Ramaphosa has been urged to ‘move with speed’ in starting legislative reforms to curb abuse of surveillance by spooks.

South Africa is under siege from intelligence operatives who spy on journalists, political activists and whistleblowers with impunity, a panel discussion to launch Right2Know’s latest report on surveillance heard yesterday.

Leading the discussions during the official release of the report entitled Spooked, Right2Know’s Murray Hunter, SA National Editors’ Forum (Sanef) chairperson Mahlatse Mahlase and SOS Coalition’s Duduetsang Makuse called on President Cyril Ramaphosa to “move with speed” in ushering in legislative reforms to curb the abuse of surveillance by spooks.

At the centre of surveillance is Rica legislation that compels everyone to register personal details before purchasing a cellphone.

“Members of the public should know that when they registered under Rica they have been robbed of being anonymous, and mobile network service providers store their information for quite some time,” warned Hunter, pointing to weaknesses in the system.

“When they want to put you under surveillance, they lie to the Rica judge that you are a criminal, then the judge easily signs the warrant, unwittingly authorising intelligence operatives to put you under surveillance.”

Hunter said “not nearly enough people were arrested” in either government or private intelligence for illegal acts of putting people under surveillance.

“It is against this background that amaBhungane (an investigative journalism unit) has launched a Constitutional Court challenge on Rica, and Right2Know will be a friend of the court. This law is unconstitutional.”

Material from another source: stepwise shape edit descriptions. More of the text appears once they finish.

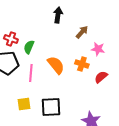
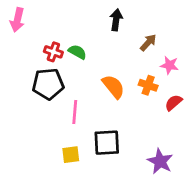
green semicircle: (29, 47) -> (77, 52), moved, turned 96
pink line: (31, 73) -> (75, 112), moved
yellow square: (24, 104) -> (71, 155), moved

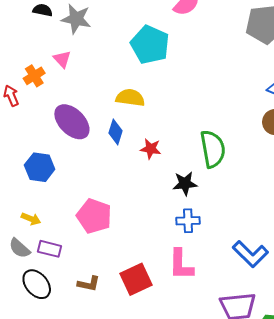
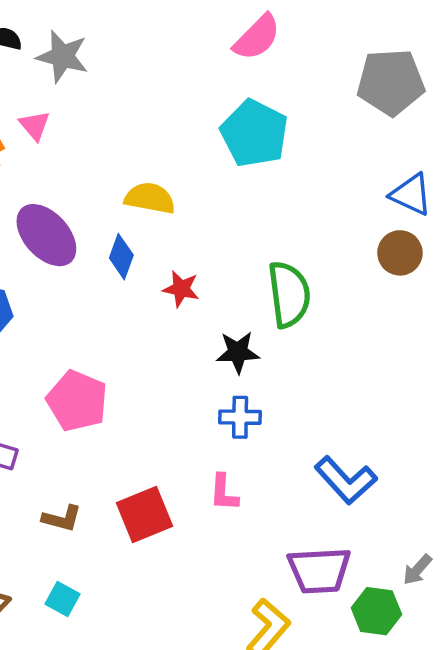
cyan pentagon: (150, 45) -> (254, 133), moved
pink L-shape: (181, 264) -> (224, 493), size x0.7

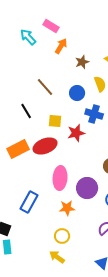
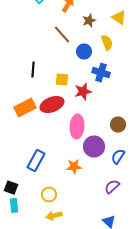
brown line: (45, 87) -> (62, 35), moved
black line: (26, 111) -> (33, 70), turned 35
pink ellipse: (60, 178) -> (77, 127), moved
yellow circle: (62, 236) -> (49, 195), moved
yellow arrow: (57, 257) -> (54, 216), moved, turned -49

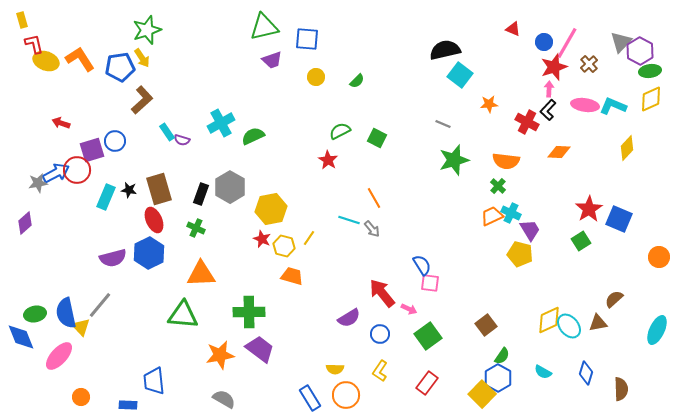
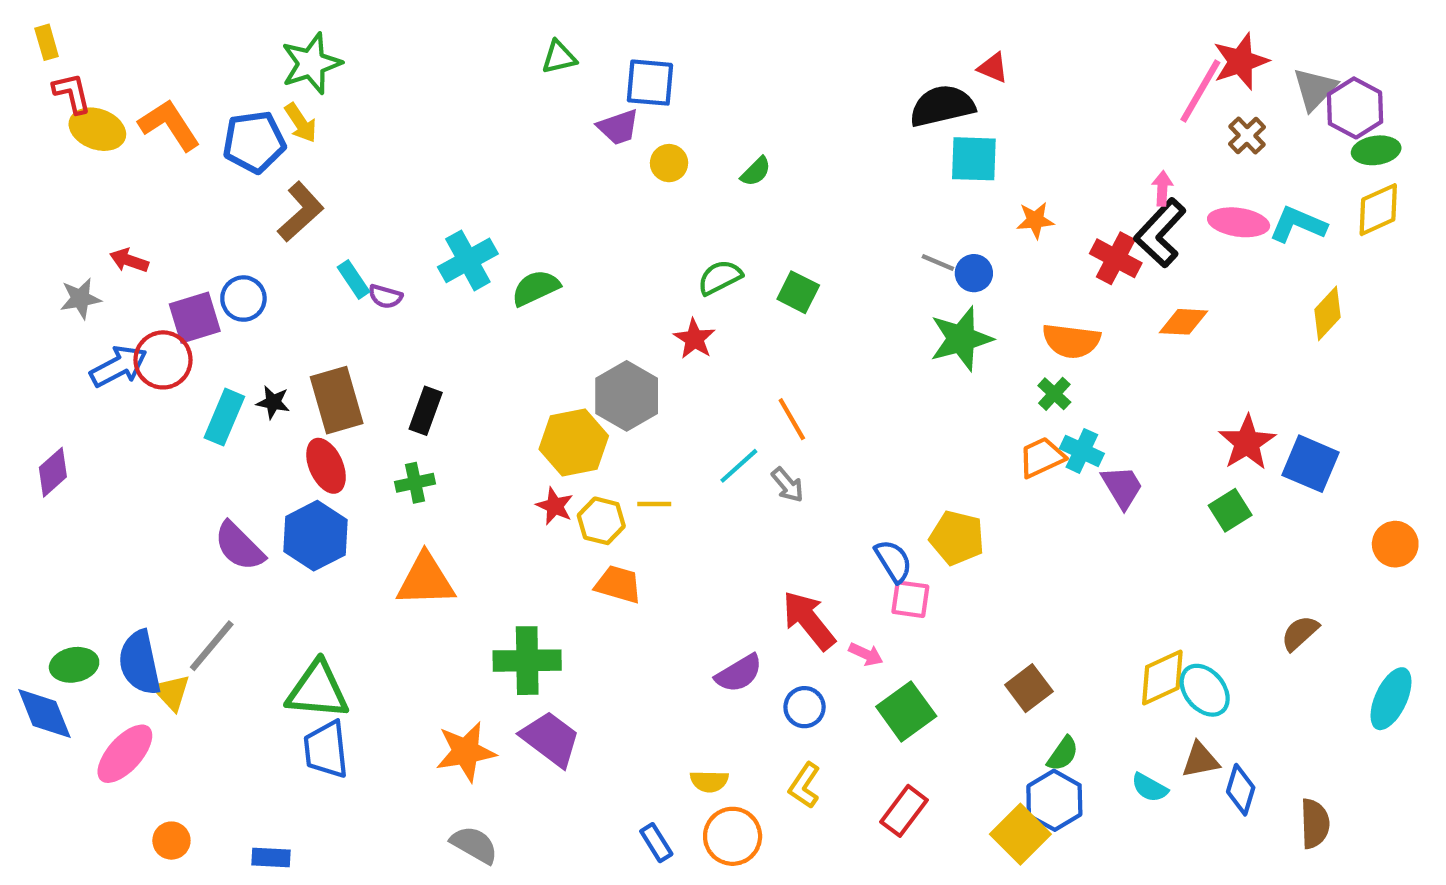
green triangle: (264, 27) -> (559, 57), size x0.6
red triangle: (513, 29) -> (993, 68), moved
blue circle: (544, 42) -> (974, 273), moved
purple trapezoid: (272, 60) -> (618, 127), moved
red star: (554, 67) -> (1241, 61), moved
cyan square: (460, 75) -> (974, 159), turned -35
black L-shape: (548, 110) -> (1160, 233), size x1.5
gray star: (38, 183) -> (80, 299), moved
gray hexagon: (230, 187) -> (627, 396), moved
cyan line: (349, 220) -> (739, 466), turned -60
green cross: (196, 228) -> (415, 483), turned -36
yellow line: (309, 238) -> (654, 504), turned 56
yellow pentagon: (520, 254) -> (957, 538), moved
purple semicircle: (113, 258) -> (239, 546), turned 60
green triangle: (183, 315) -> (318, 690), moved
brown triangle: (598, 323) -> (1200, 760), moved
blue trapezoid: (154, 381) -> (326, 749), moved
blue rectangle: (310, 398) -> (656, 843), size x0.7

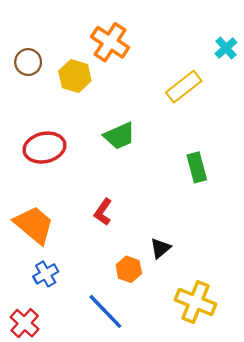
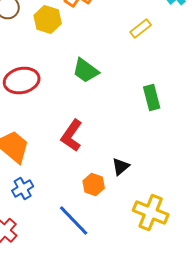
yellow rectangle: (184, 87) -> (141, 28), size x0.7
green trapezoid: (119, 136) -> (86, 70), turned 60
red L-shape: (103, 212) -> (72, 136), size x1.4

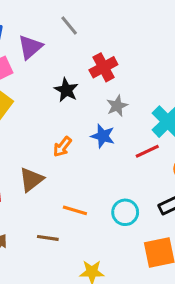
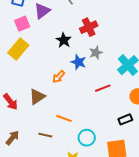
blue star: (103, 136) -> (78, 62), moved
red line: (147, 151) -> (103, 88), moved
cyan circle: (125, 212) -> (87, 138), moved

Mahlase said Sanef was “not surprised” by the findings contained in the report because there were many journalists who had been complaining about being spied on by state intelligence.

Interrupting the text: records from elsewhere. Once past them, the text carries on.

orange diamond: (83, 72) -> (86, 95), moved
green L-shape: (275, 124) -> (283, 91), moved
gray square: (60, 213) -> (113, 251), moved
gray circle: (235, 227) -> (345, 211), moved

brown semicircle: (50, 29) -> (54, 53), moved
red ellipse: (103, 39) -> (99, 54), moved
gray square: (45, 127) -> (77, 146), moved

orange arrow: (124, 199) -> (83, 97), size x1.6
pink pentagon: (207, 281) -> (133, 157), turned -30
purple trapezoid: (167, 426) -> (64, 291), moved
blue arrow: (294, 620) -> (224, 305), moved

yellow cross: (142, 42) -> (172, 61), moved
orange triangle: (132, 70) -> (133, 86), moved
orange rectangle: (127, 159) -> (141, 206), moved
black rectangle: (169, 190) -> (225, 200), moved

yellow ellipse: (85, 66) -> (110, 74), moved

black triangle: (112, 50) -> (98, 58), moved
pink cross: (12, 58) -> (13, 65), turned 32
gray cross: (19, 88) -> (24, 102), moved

Said Mahlase: “We think that there are more undocumented cases of journalists who have been put under surveillance. It is a serious threat to media freedom and the right of the public to know. It is journalists who have uncovered corruption who are being put under pressure of surveillance.”

She called for society to “rise up and push for legislative reforms”.

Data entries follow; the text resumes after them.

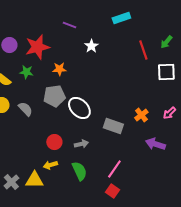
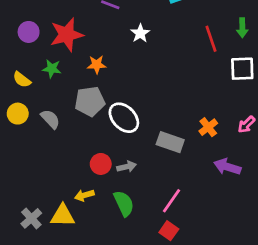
green arrow: (166, 42) -> (242, 28), turned -40
red circle: (54, 142) -> (101, 164), moved

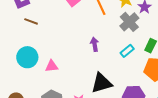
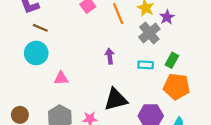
cyan rectangle: (127, 51) -> (146, 65), turned 40
cyan circle: (27, 57) -> (36, 53), moved

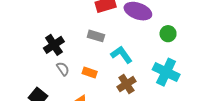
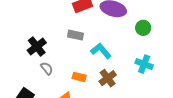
orange rectangle: (90, 72) -> (79, 77), moved
cyan cross: (166, 72) -> (144, 64), size x0.7

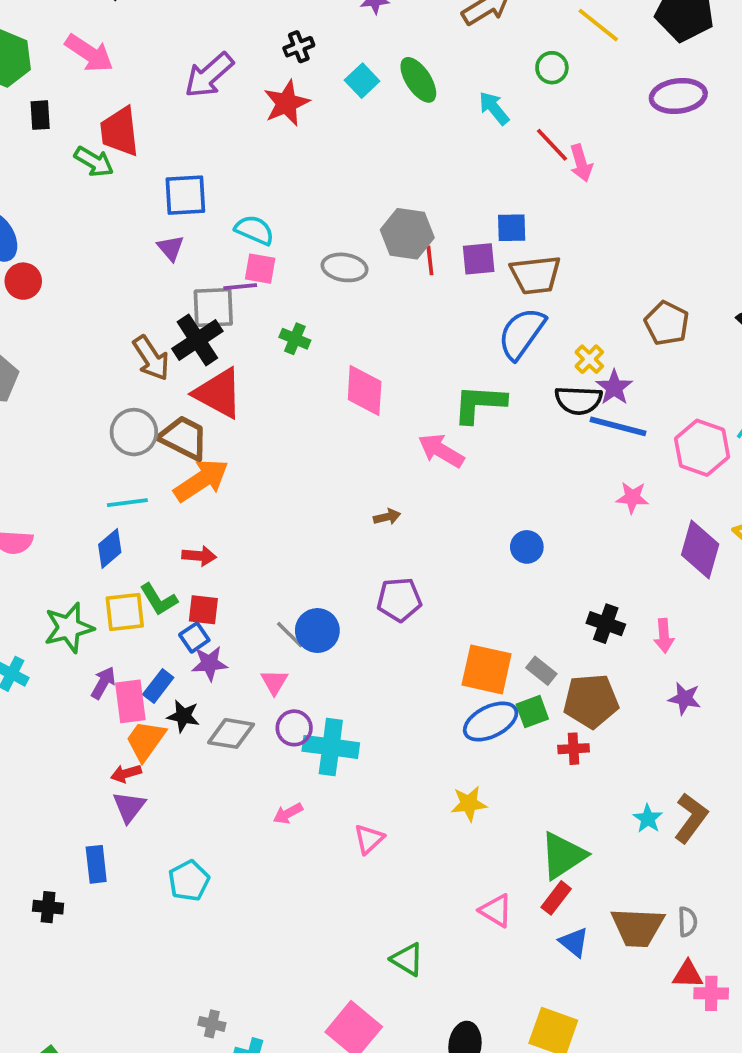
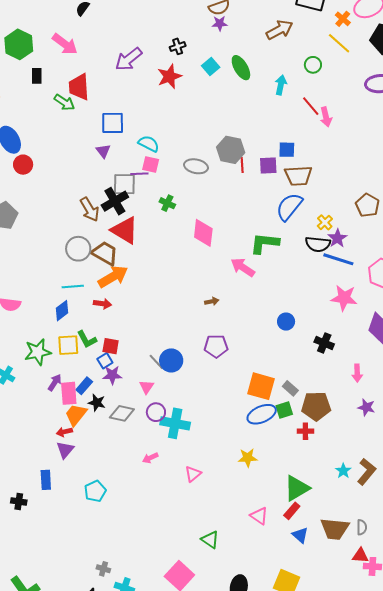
cyan arrow: (494, 108) -> (281, 85), turned 48
pink star: (632, 498) -> (344, 298), size x1.5
red arrow: (199, 556) -> (103, 304), moved
black cross: (606, 624) -> (324, 343), moved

“Imagine what will happen when whistleblowers are afraid of coming to journalists with information because of lack of protection.

“Whistleblowers should be commended for being brave to come up with information whenever there is corruption. They have helped in redirecting the course of events in the country.”

Makuse expressed concern the South African government was not a signatory to the United Nations declaration on press freedom.

“We have a vibrant media but if you look at the report, you’ll be concerned at the country’s decline in the press freedom index.

“With elections coming up we need to subject those running for public office to more scrutiny. Lack of transparency got us to where we are today.

“Corruption in this country is not something of today. It has been building up over years. We need a more vigilant media and society. South Africa needs a people’s power campaign to push for legislative reforms to the law governing surveillance.”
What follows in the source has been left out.